By Charlie Morgan
One of rugby’s finest assets is how respect for officials gets engrained in players from the moment they first take up the sport. Addressing a referee as “sir” is not a juvenile trait – it’s a proud habit that stays throughout a career. Sadly though, the television review process has put this culture in danger.
Friday night at Franklin’s Garden’s should have been a firecracker. The meeting between Northampton Saints and Harlequins – two sides with Test quality – had all the makings of a compelling tie.
Everything started to plan. Both teams sparred skilfully during a fast-paced opening. That the first half descended into an avalanche of scrum re-sets was not the fault of referee Greg Garner. His primary job is to ensure player safety. The muddy surface made that tough. A stunning finish from George North sparked proceedings after the break, Quins fanning out to chase the game in typically attractive style. With less than 20 minutes to go, Ben Botica clawed the visitors back to 13-9 behind.
Then came the incident that encapsulated everything wrong about television match officials.
North returned an iffy clearance and was smashed by a seismic Joe Marler tackle, sparking a turnover and two separate bouts of handbags in plain view of the touch judge Paul Burton. Courtney Lawes swung an elbow at George Robson, while Salesi Ma’afu aimed an open palm onto Will Collier’s chin.
Meanwhile, exciting Northampton full-back Tom Collins launched a counter by chipping over Tim Molenaar, getting body-checked on the chase. From five metres away, Garner saw nothing untoward. A fractured passage of Quins attack continued, ending only when Calum Clark won a penalty for holding on. Spectators, stoic early on, were stirred into frenzy.
Garner halted play and asked TMO David Grashoff for a look at Molenaar’s challenge. Moments went by. Vociferous cries of “off, off” from the 13,475 crowd morphed into a slow hand-clap.
Numerous replays later, Garner decided to overrule himself (which must feel rather strange) and award a penalty for Molenaar’s challenge. But we weren’t done. Rather than seek the opinion of his assistant Burton – stood spitting distance away from the melee – Garner required a viewing of the scuffle between Lawes and Robson. To complete the farce, Grashoff reviewed Ma’afu’s slap, just for kicks.
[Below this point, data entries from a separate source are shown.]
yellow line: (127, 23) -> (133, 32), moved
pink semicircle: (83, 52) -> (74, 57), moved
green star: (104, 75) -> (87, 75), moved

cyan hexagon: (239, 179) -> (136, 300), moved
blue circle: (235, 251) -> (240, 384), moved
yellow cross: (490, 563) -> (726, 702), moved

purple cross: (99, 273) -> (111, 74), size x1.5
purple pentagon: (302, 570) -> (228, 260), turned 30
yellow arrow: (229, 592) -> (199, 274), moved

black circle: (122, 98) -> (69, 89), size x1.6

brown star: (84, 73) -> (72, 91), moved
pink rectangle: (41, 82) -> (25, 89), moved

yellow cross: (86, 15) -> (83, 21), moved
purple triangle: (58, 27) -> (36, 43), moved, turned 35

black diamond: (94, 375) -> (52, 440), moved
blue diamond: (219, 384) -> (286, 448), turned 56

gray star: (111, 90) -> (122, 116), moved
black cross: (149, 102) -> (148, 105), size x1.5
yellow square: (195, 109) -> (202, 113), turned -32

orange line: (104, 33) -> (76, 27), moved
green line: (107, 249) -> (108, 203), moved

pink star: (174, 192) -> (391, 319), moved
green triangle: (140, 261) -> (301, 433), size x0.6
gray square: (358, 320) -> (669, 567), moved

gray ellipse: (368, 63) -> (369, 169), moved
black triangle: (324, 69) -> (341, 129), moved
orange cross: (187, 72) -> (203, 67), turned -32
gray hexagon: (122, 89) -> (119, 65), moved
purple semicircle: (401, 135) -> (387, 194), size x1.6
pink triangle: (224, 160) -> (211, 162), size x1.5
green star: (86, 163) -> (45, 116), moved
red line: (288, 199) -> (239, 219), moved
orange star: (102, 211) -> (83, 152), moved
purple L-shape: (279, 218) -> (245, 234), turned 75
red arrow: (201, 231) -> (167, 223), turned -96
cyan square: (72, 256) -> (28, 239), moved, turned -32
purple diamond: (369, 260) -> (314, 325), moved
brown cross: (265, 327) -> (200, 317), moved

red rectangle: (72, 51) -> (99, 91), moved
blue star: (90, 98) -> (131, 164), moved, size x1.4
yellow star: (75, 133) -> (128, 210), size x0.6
Keeping up?
Neither exchange was deemed illegal enough to warrant a penalty, so after around ten minutes, freezing cold Saints supporters watched Stephen Myler extend the hosts’ lead from the site of Molenaar’s obstruction. But the encounter had gone flat.
At the Premiership launch, Mark McCafferty announced that each of the competition’s 135 matches would have a TMO – not only to review questionable instances up to two phases before a try, but also to look at potential foul play as part of an IRB trial.
Wonderful news, we thought. Not any more.
Over-reliance has crept in. Not universally, granted – Luke Pearce’s performance during Gloucester’s defeat to Saracens on Saturday was excellent. But it seems on the whole that on-field officials would rather take chunks of time to ‘go upstairs’ than trust their initial (usually accurate) judgment. Touch judges are almost obsolete. They may as well be tracksuit-clad replacements from either team – it’s good enough for the grassroots game.
The problem is not restricted to England’s domestic scene. Ulster’s Pro 12 win over Munster on Friday saw Alain Rolland, renowned for rapid decisiveness, spend an age asking his TMO to observe alternative angles. Then he made a pivotal call without help, controversially adjudging Munster to have been held up over the line in the dying moments.
Nobody is disputing how hard the job of a professional referee is – quite the opposite. Spurious review sessions encompassing each decision and non-decision in every game are supplemented by an arduous physical training schedule. With rocketing financial rewards, there is more pressure to get things right. The growing influence of a TMO is not always making that easier, though. Time is money, and lulls in action to deliberate over flat passes and rabbit punches are damaging a valuable product.
Head back to Franklin’s Gardens for the final exchanges. George Pisi fired in on a one-man blitz and almost took Matt Hopper’s head off. Garner – on the spot again – calmed the situation down admirably and contacted his TMO. Approximately 20 rewinds later, a savage swinging-arm to the face had inexplicably drawn a yellow card on Grashoff’s recommendation.
Occasional human error in the heat of the moment is excusable. It can even enhance the drama of a match. Blunders are far less tolerable when television replays have caused a thumb-twiddling spell beforehand.
A post-match tweet by Nick Easter that suggested Saints coach Dorian West had influenced Garner was rather naughty, but it was also symptomatic of disillusionment with the TMO system and growing animosity towards referees as a consequence.
Give decision-making sovereignty back to officials and their touch-judges so everyone can start respecting them again.